Same road almost in same place I see headlights swerving coming towards me. And go off the road. Pull up and 4 lads in dads Rover have spun it and turned it over. Ls in front with belts are dazed but ok - lads in back are not - broken arms and bad concussion

Apart from not driving at all, tell me how you personally would have avoided these accidents? Especially if you were not driving... ..or does no one want you as a passenger?

It took only two motor races and seeing someone killed in front of me when he was flung out of a vintage racing car with no belts fitted, to convince me to never ever get in a car where it was near other motorists, without wearing a belt.

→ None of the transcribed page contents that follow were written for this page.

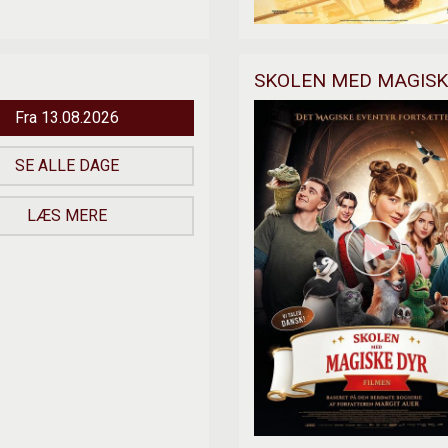
SKOLEN MED MAGISK
Fra 13.08.2026
SE ALLE DAGE
LÆS MERE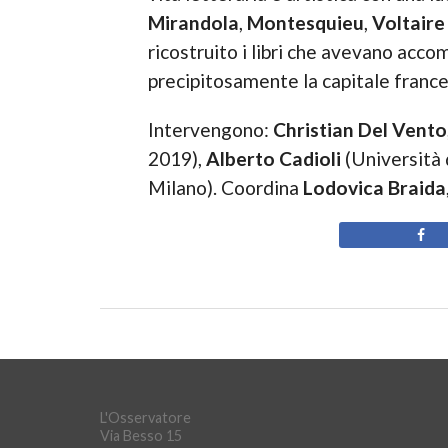
Mirandola
,
Montesquieu
,
Voltaire
ricostruito i libri che avevano acc
precipitosamente la capitale france
Intervengono:
Christian Del Vento
2019),
Alberto Cadioli
(Università 
Milano). Coordina
Lodovica Braida
L'Osservatore
Via Besso 15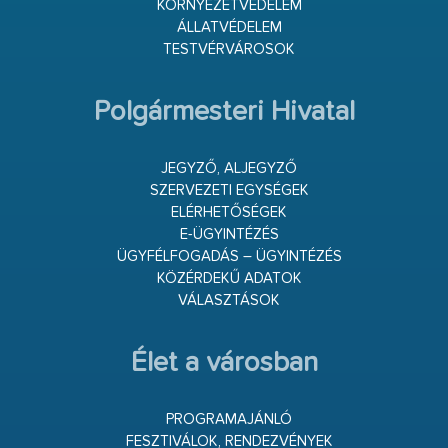
KÖRNYEZETVÉDELEM
ÁLLATVÉDELEM
TESTVÉRVÁROSOK
Polgármesteri Hivatal
JEGYZŐ, ALJEGYZŐ
SZERVEZETI EGYSÉGEK
ELÉRHETŐSÉGEK
E-ÜGYINTÉZÉS
ÜGYFÉLFOGADÁS – ÜGYINTÉZÉS
KÖZÉRDEKŰ ADATOK
VÁLASZTÁSOK
Élet a városban
PROGRAMAJÁNLÓ
FESZTIVÁLOK, RENDEZVÉNYEK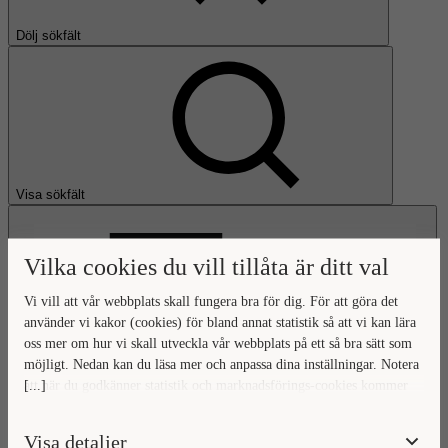
Dölj sökfält
Visa sökfält
Vilka cookies du vill tillåta är ditt val
Vi vill att vår webbplats skall fungera bra för dig. För att göra det
använder vi kakor (cookies) för bland annat statistik så att vi kan lära
oss mer om hur vi skall utveckla vår webbplats på ett så bra sätt som
Öppna huvudmeny
möjligt. Nedan kan du läsa mer och anpassa dina inställningar. Notera
[...]
att när du godkänner statistik och marknadsförings-cookies kommer
Gå till startsidan
viss data överföras utanför EU. Hur den informationen används av
berörda bolag vet vi inte exakt. Till exempel uppfyller inte USA:s
Visa detaljer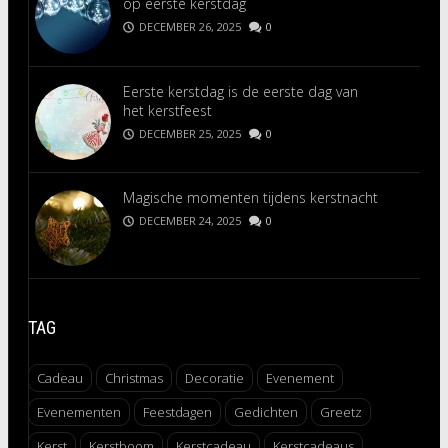
op eerste kerstdag
DECEMBER 26, 2025
0
Eerste kerstdag is de eerste dag van
het kerstfeest
DECEMBER 25, 2025
0
Magische momenten tijdens kerstnacht
DECEMBER 24, 2025
0
TAG
Cadeau
Christmas
Decoratie
Evenement
Evenementen
Feestdagen
Gedichten
Greetz
Kerst
Kerstboom
Kerstcadeau
Kerstcadeaus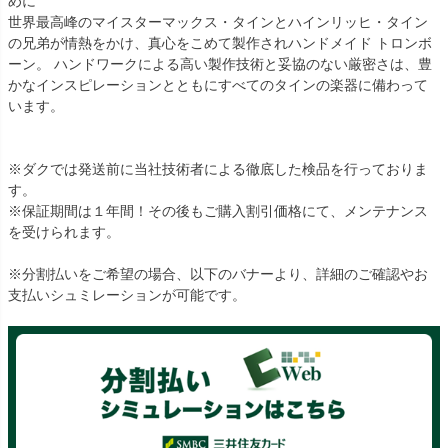
めに
世界最高峰のマイスターマックス・タインとハインリッヒ・タイン
の兄弟が情熱をかけ、真心をこめて製作されハンドメイド トロンボ
ーン。 ハンドワークによる高い製作技術と妥協のない厳密さは、豊
かなインスピレーションとともにすべてのタインの楽器に備わって
います。
※ダクでは発送前に当社技術者による徹底した検品を行っておりま
す。
※保証期間は１年間！その後もご購入割引価格にて、メンテナンス
を受けられます。
※分割払いをご希望の場合、以下のバナーより、詳細のご確認やお
支払いシュミレーションが可能です。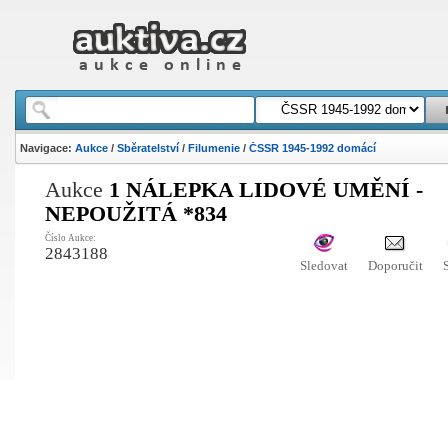
Navigace:
Aukce
/
Sběratelství
/
Filumenie
/
ČSSR 1945-1992 domácí
Aukce
1 NÁLEPKA LIDOVÉ UMĚNÍ -
NEPOUŽITÁ *834
Číslo Aukce:
2843188
Sledovat
Doporučit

You may control the car, but you cant control other people

Reply to
The Natural Philosopher

And if you pull up on the other side of the road? Or your wife is in the passenger seat? Or there's two kids, do they shuffle across?

Didn't move me out of my seat one bit. The conservation of momentum states the light deer will have f*ck all effect on the speed of the heavy car.

Reply to
Commander Kinsey

Very unlikely to happen. And a seatbelt wouldn't have helped there.

And a seatbelt would have helped there how?

Because those accidents don't often happen. Now go and list every safe journey that has happened.

You can avoid other people, it takes two bad drivers to cause an accident.

Reply to
Commander Kinsey

It's so funny when a safety device causes danger.

Reply to
Commander Kinsey

Why would anyone not want to be a driver? Driving is fun!

Reply to
Commander Kinsey

The thing that annoys me most about doors is when they bounce. You swing one open, are just putting a box into the car, when it shuts on your and you drop something. Apparently you can replace something called a "check strap", I thought it was just a shit thing that happened to everyone.

Reply to
Commander Kinsey

A 7 seater with removable seats makes an excellent van. It also confuses the hell out of the test centre when they can't test the rear belts that aren't there. I've had to point out to two of them that legally if the seats are not present at the time of the test, you don't need to test the belt. So, if your rear belt is faulty, remove the seat for the test, it will pass.